Já na visão do psiquiatra Paulo Amarante, uma das principais referências do movimento brasileiro de reforma psiquiátrica, não há evidências científicas suficientes sobre os efeitos colaterais do uso da ECT. Ele teme ainda um mau uso desse instrumento, uma vez que costumava ser utilizado como “castigo” a alguns pacientes no passado.

“O mecanismo de ação da ECT não é conhecido. Há dezenas de teorias, mas nenhuma é consensual. Só o que se sabe é que o tratamento provoca convulsão, uma grave agressão ao sistema nervoso”, afirma Amarante, pesquisador do Laboratório de Estudos e Pesquisas em Saúde Mental e Atenção Psicossocial (Laps) da Fiocruz e presidente de honra da Associação Brasileira de Saúde Mental (Abrasme).

“A sensação de letargia ou torpor gerada pela convulsão provoca uma melhora do quadro de agitação, mas a psicose não se reduz a isso. Portanto, em hipótese alguma, é um tratamento para ela”, defende.

Apesar das posições distintas no debate sobre o uso da ECT, ambos os especialistas criticam o teor da nota do Ministério da Saúde.

A diretora do Ipub acredita que a proposta foi inserida como uma provocação política aos defensores da reforma psiquiátrica, pois sua aplicação seria quase impossível, dada a inexistência da estrutura necessária. Ela defende que o documento seja analisado com calma, para evitar reações precipitadas, mas se diz contrária à abordagem da saúde mental como um tema estritamente médico, que prevalece no texto.

“Hoje, temos estudos mostrando que o tempo de internação no Centro de Atenção Psicossocial (Caps) é muito menor do que no hospital psiquiátrico e também em comparação com os hospitais gerais. Na favela da Rocinha, o número de internações praticamente zerou com a instalação de uma Clínica da Família e um Caps. Com essa estrutura, o atendimento é capilarizado e se aproxima das pessoas”, explica Tavares.
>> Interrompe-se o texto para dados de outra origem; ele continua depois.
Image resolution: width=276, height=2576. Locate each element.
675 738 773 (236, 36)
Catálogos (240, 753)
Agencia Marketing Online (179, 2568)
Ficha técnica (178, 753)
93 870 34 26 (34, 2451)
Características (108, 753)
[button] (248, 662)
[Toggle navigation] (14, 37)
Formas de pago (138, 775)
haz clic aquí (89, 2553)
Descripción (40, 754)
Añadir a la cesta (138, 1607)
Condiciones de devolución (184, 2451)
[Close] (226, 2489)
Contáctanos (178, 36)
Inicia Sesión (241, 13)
“A questão é para onde vai o dinheiro, no contexto do orçamento restrito do ministério. No Caps ad III, destinado a pacientes com transtornos decorrentes de dependência em álcool e drogas, as principais necessidades trazidas são banho, comida e repouso. Para uma mulher que ficou meses num contexto de crack, isso é tudo o que ela precisa”, diz.

Amarante lembra que casos extremos, como os dos pacientes tratados com ECT, não podem direcionar uma política pública. Ele considera injustificável priorizar o financiamento de um tratamento periférico no atendimento de saúde mental, enquanto faltam itens básicos na rede, como medicamentos e materiais clínicos. Por isso, questiona os interesses que estariam guiando esse debate no ministério.
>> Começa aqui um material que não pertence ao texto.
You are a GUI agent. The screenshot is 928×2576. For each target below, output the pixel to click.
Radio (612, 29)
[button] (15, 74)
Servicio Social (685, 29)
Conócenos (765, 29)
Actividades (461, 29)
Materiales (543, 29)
“Se estivéssemos falando da compra de aparelhos de raio-x para colocar em centros de saúde, aparelho que pode detectar a tuberculose e outras doenças pulmonares, de operação fácil, seria compreensível”, compara.

“Investir na compra de um equipamento caríssimo, usado em situações tão específicas, dá a entender que existe uma pressão da indústria que produz essas máquinas”, suspeita o psiquiatra.

DW Brasil tentou ouvir o Ministério da Saúde, mas a assessoria de imprensa alegou não haver disponibilidade na agenda da autoridade responsável para falar sobre o tema. Em nota, a pasta informou que o documento não se trata de consolidar “como será [a Política Nacional de Saúde Mental], e sim uma discussão sobre como a política está”.

O ministério também comunicou que a ECT não consta na tabela do SUS, e a compra do equipamento passou a integrar a Relação Nacional de Equipamentos e Materiais Permanentes financiáveis pelo SUS em março de 2018. Por fim, o órgão ressalta que o uso do tratamento deve seguir as orientações do Conselho Nacional de Medicina.